When we go back in time, we see that in early '90s there was an early experience in transplantation for patients with metastases from colorectal cancer, but the outcomes were not good. Because of that it was deemed a contraindication for transplantation.
So what changed from then to now? Number one, when we look at the data from that time, we appreciate that a lot of, almost half, of the bad outcomes were related to technical aspects of transplantation. Because transplantation, technically speaking, was in its infancy. Not then because of oncological reasons so much.
And the other thing is that now we have better systemic therapies, and locoregional therapies, that help us keep the metastasis limited to the liver and observe therefore over time how that this is behave. Again, having a better idea of the tumor biology. So overall we are able to select patients better than we used to for transplantation today compared to back in the early '90s. And technically speaking, we have learned and evolved compared to those times.
So those are the reasons why the concept of transplantation for colorectal cancer liver metastases has been revisited by a pilot study published from Oslo University in 2011. What they observed, this was a 21 patient pilot study, what they observed was that patients who presented with metastatic disease that was not amenable to resection, because of extensive involvement of the liver, they were offered transplantation.
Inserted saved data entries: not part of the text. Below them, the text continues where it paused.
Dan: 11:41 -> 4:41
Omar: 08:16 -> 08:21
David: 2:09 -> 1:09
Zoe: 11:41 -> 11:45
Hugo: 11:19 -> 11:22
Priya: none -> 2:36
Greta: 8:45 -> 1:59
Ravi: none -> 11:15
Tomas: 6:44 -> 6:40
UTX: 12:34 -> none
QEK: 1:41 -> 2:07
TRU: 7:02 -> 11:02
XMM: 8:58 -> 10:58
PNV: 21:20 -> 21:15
They observed that most of the patients would develop reoccurrence of their cancer, and that within the first or second year after transplantation.
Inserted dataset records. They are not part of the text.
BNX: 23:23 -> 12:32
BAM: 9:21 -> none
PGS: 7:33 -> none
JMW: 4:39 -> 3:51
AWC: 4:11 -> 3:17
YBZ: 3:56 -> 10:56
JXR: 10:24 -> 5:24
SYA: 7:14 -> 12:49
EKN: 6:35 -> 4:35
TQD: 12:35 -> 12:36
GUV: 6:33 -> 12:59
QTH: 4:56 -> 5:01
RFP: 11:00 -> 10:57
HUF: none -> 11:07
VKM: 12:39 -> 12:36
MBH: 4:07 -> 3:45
But when they look at the overall survival, they observed that at five years about 50 to 60% of the patients would be alive. If you compare that to systemic chemotherapy, which is the standard treatment for that stage of disease, again the five year survival is in the order to 10, 15%.
So that's how we again, started looking at this option with more interest, then we adopt it here at the Cleveland Clinic. There are other centers that are interested in looking into this throughout the US, as well. We have the early experience, and so far it's going well. We have to, I think, learn more about the selection criteria. That's very important. The one thing looking into the future that we have a very important role, is the discovery of biomarkers; liquid biopsy and similar interventions, to select patients better.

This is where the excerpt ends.